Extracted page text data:

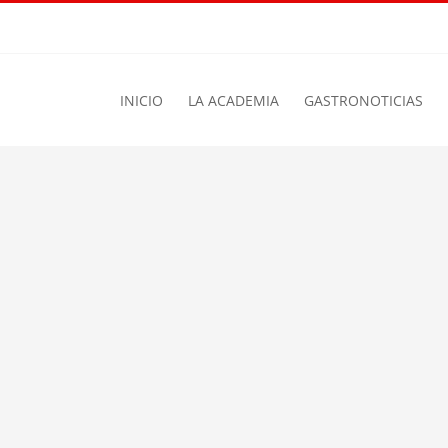
INICIO
LA ACADEMIA
GASTRONOTICIAS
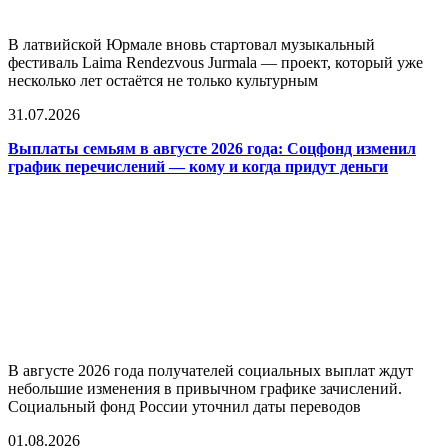
В латвийской Юрмале вновь стартовал музыкальный
фестиваль Laima Rendezvous Jurmala — проект, который уже
несколько лет остаётся не только культурным
31.07.2026
Выплаты семьям в августе 2026 года: Соцфонд изменил
график перечислений — кому и когда придут деньги
В августе 2026 года получателей социальных выплат ждут
небольшие изменения в привычном графике зачислений.
Социальный фонд России уточнил даты переводов
01.08.2026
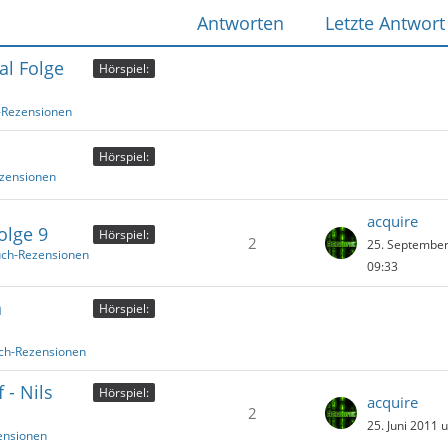
Antworten
Letzte Antwort
al Folge
Hörspiel:
-Rezensionen
Hörspiel:
ezensionen
acquire
olge 9
Hörspiel:
2
25. Septembe
uch-Rezensionen
09:33
n
Hörspiel:
uch-Rezensionen
 - Nils
Hörspiel:
acquire
2
25. Juni 2011 
ensionen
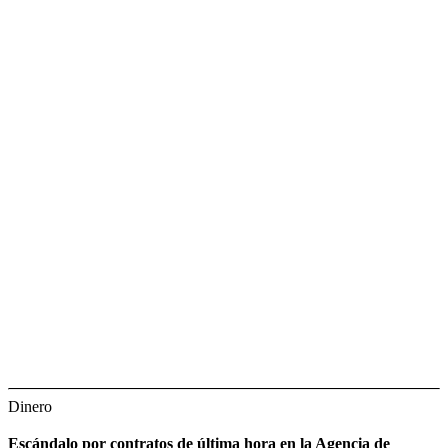
Dinero
Escándalo por contratos de última hora en la Agencia de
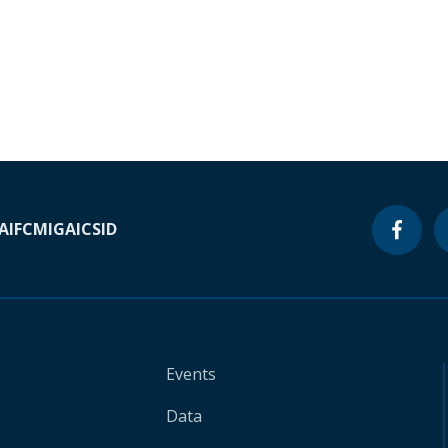
A
IFC
MIGA
ICSID
Events
Data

TASK PROMPT:
Your answer must be the lines from the line containing "В латвийской Юрмале" through the final line of the data, written out exactly, both ends included and pictures left out.

RESPONSE TO THE EXERCISE:
В латвийской Юрмале вновь стартовал музыкальный
фестиваль Laima Rendezvous Jurmala — проект, который уже
несколько лет остаётся не только культурным
31.07.2026
Выплаты семьям в августе 2026 года: Соцфонд изменил
график перечислений — кому и когда придут деньги
В августе 2026 года получателей социальных выплат ждут
небольшие изменения в привычном графике зачислений.
Социальный фонд России уточнил даты переводов
01.08.2026
Antworten
Letzte Antwort
al Folge
Hörspiel:
-Rezensionen
Hörspiel:
ezensionen
acquire
olge 9
Hörspiel:
2
25. Septembe
uch-Rezensionen
09:33
n
Hörspiel:
uch-Rezensionen
 - Nils
Hörspiel:
acquire
2
25. Juni 2011 
ensionen
Dinero
Escándalo por contratos de última hora en la Agencia de
A
IFC
MIGA
ICSID
Events
Data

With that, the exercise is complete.